フィンテックとは、金融技術の総称です。フィンテックは、私たちの多くが既に利用している決済・銀行アプリから、金融会社の取引データを処理するAI・機械学習アプリケーション、暗号通貨、ブロックチェーン、そしてお金の仕組みを根本から再考する技術まで、多岐にわたります。水曜日の夜、サンフランシスコで開催されたIntuitのイノベーションラボで、この子犬は、同社の開発者たちが披露した数々の実験の一つでした。消費者が日常生活の中でフィンテックを体験し、お金の管理をもっと楽しくする方法を探る試みです。
気遣ってくれる子犬(または子猫)

Intuit の実験的なチャットボット金融アシスタントは、このかわいい子猫を含め、さまざまなペルソナを演じることができます。
この子犬のチャットボットは、子猫や人間のようなキャラクターたちとともに、Intuitが「共感型バーチャルアシスタント」と呼ぶ実験的な存在です。金融に関する質問に親しみやすい顔で答えるように設計されたこれらのチャットボットは、自然言語で会話し、電話をかけた時のあなたの感情に基づいて6つの感情のうち1つを表現します。
Intuitのシンディ・オズモン氏は、若いアジア人女性の姿をしたチャットボットを使ってデモンストレーションを行いました。シンディ氏が質問したり、問題を提示したりすると、チャットボットの表情は、警戒心に満ちた表情から、不安そうな表情、そして笑顔で解決する表情へと変化しました。

Intuit の Cindy Osmon 氏は、金融に関する質問に答え、ユーザーの話に基づいて感情を表現するようにトレーニングされたチャットボットと会話します。
チャットボットの感情表現は単なる模倣であり、台本に基づいて動作しています。それでも、ある程度リアルに見えることで、顧客が問題を話し合い、提案された解決策を受け入れる可能性が高まる可能性があります。
このコンセプトの開発から1年が経ちましたが、チャットボットが人々の感情に適切に反応するように訓練するのは依然として大きな課題だとオスモン氏は認めています。「文章が悲しいか楽しいかを判断するために、サードパーティの分析ツールを活用しています」と彼女は説明します。「しかし、テキスト読み上げだけでは不十分です。音声パターンも分析しています。」この初期段階でも、チャットボットの笑顔、しかめ面、ゆっくりとした瞬きは明らかに観客の心を掴み、緊張をほぐしていました。これは、より質の高いテクニカルサポートへの道筋となる可能性があります。
使いやすい金融アプリ

Intuit の Shield アプリは、優先順位を設定し、責任ある行動を促すことで、人々が財務目標を達成できるように支援します。
親しみやすさを象徴するもう一つのデモンストレーションは、Shieldというアプリを使ったものでした。このアプリの目的は、より良い金融判断を下すプロセスにちょっとした楽しさを加えることです。
Intuitの スマヤ・ ラーマン氏は、クイズを使って支出スタイルを特定し、財務状況を分析するアプリの使い方を紹介しました。この情報を活用することで、アプリは緊急時の資金確保など、役立つ目標設定を支援します。

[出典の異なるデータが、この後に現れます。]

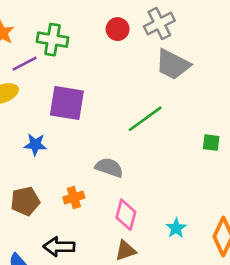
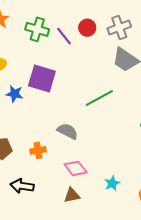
purple line: (25, 64) -> (64, 36), moved, turned 72
blue star: (35, 145) -> (14, 94), moved
pink diamond: (126, 215) -> (76, 168), turned -60

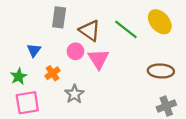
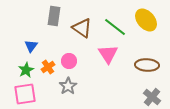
pink circle: (75, 51) -> (69, 61), moved
pink triangle: (98, 59) -> (108, 54), moved
green star: (19, 76) -> (26, 70), moved
gray cross: (166, 106) -> (152, 97), turned -30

クイズに答えて自分の財務スタイルを調べると、Intuit の実験的なアプリがそれに応じてアドバイスを調整します。
架空のデモ顧客であるリリーという名の若い女性は、衝動買いをする人で、社交活動に熱中し、貯金はほとんどありません。ラーマン氏は、このアプリがリリーの給料から自動的に貯蓄口座に資金を振り込むことで、リリーの経済的な目標達成を促し、達成を容易にする方法を実演しました。

Intuit の Shield アプリを使用すると、自動化されたアクションと簡単な励ましを通じて財務目標を達成できます。
アプリとチャットボットの実験に共通するのは、パーソナルな対応です。Intuitの目標は、AIと機械学習を活用して、個人に合わせたファイナンシャルプランニングと管理サービスを提供し、顧客エンゲージメントを強化することです。Intuitは、製品の使用感が快適であればあるほど、より多くの利用者が利用してくれることを期待しています。こうした快適性の向上は、人々の金融行動の改善につながり、ひいてはIntuitがローンなどの金融商品を販売する機会を生み出すことにもつながります。

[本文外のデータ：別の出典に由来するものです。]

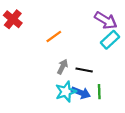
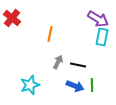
orange line: (54, 37) -> (50, 34), turned -42
cyan rectangle: (110, 40) -> (102, 37), turned -36
cyan star: (66, 92) -> (30, 85), moved

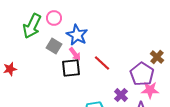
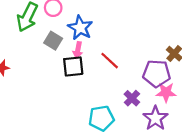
pink arrow: (75, 54) -> (78, 50), turned 48
purple pentagon: (142, 74) -> (157, 74), turned -30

Intuitイノベーションラボのパネルディスカッションには、(左から)GoogleのNan Boden氏、IntuitのAshok Srivastava氏、PayPalのSwati Bhatia氏、IntuitのBharath Kadaba氏が参加しました。O'Reilly MediaのBen Lorica氏が司会を務めました。
PayPalの幹部スワティ・バティア氏は、イベントのパネルディスカッションで、役立つアプリ、心を和ませる子犬のチャットボット、そしてその他の実験の目的を要約しました。「金融サービスがほとんど目に見えないほど深く根付くには、何が必要でしょうか?それは信頼と利便性です。ユーザーが金融会社を信頼して初めて、この未来は実現できるのです。」
金融サービスにおける「信頼」は、かつては岩や大きな動物、堂々とした建物といった安定のイメージで表現されていたのは興味深いことです。フィンテックの新時代では、子犬や子猫、そして親しみやすいアプリといった、より温かく心地よい方法で顧客にアプローチしています。